It is important to sample the scene where it has content otherwise the reconstruction quality will be reduced. 

One trick that is often employed in NeRF methods is to do multiple round of sampling. The first round can use a predefined sampler (ie. Uniform) to generate an image. Once the space is sampled, we have an idea which samples contributed to the final color. 

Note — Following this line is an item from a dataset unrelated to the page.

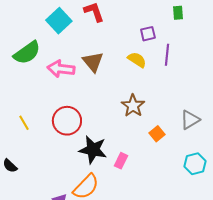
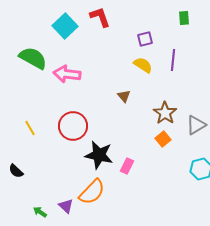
purple square: (148, 34) -> (145, 39), moved
green semicircle: (27, 53) -> (33, 58), turned -116
brown triangle: (93, 62) -> (124, 96), moved, size x0.6
brown star: (133, 106) -> (165, 113), moved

We can use this information to sample more around those regions using a `PDFSampler`. The PDF sampler is described more below.

## Spaced Samplers

These are the most basic samplers that spaces samples based on a predefined function. These samplers have all have a starting and ending distance (also known as a near/far plane). The plots below are histograms of points sampled from some predefined samplers. 


In [3]:
# COLLAPSED
import plotly.graph_objects as go
import torch
from plotly.subplots import make_subplots

from nerfstudio.cameras.rays import RayBundle
from nerfstudio.model_components import ray_samplers as ray_sampler

num_samples = 1000
near = 2
far = 5
train_stratified = False

samplers = [
    ray_sampler.UniformSampler,
    ray_sampler.LinearDisparitySampler,
    ray_sampler.SqrtSampler,
    ray_sampler.LogSampler,
]

fig = make_subplots(
    rows=2,
    cols=2,
    subplot_titles=("Uniform", "Linear in Disparity", "Square Root", "Log Sampler"),
    shared_xaxes=True,
    shared_yaxes=True,
    vertical_spacing=0.1,
)

for i, Sampler in enumerate(samplers):
    sampler = Sampler(num_samples=num_samples, train_stratified=train_stratified)

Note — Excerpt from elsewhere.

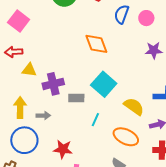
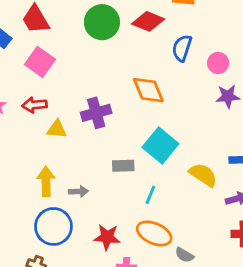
pink circle: (146, 18) -> (218, 63), moved
purple cross: (53, 84) -> (96, 113), moved
orange ellipse: (126, 137) -> (154, 233), moved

    ray_bundle = RayBundle(
        origins=torch.ones([1, 3]),
        directions=torch.ones([1, 3]),
        pixel_area=torch.ones([1, 1]),
        nears=torch.ones([1, 1]) * near,
        fars=torch.ones([1, 1]) * far,
    )

    samples = sampler.generate_ray_samples(ray_bundle)

    trace = go.Histogram(x=samples.frustums.starts[0, :, 0], nbinsx=50)
    fig.append_trace(trace, i // 2 + 1, i % 2 + 1)

fig.update_yaxes(title_text="# Samples", row=1, col=1)
fig.update_yaxes(title_text="# Samples", row=2, col=1)
fig.update_xaxes(title_text="Distance", row=2, col=1)
fig.update_xaxes(title_text="Distance", row=2, col=2)

# Overlay both histograms
fig.update_layout(height=700, hovermode=False, showlegend=False, margin=dict(l=20, r=20, t=50, b=20))
fig.update_yaxes(range=[0, 80])
fig.update_traces(opacity=0.7)
fig.show()

## PDF Sampler

The Probability Distribution Function (PDF) Sampler generates samples that match a given distribution. 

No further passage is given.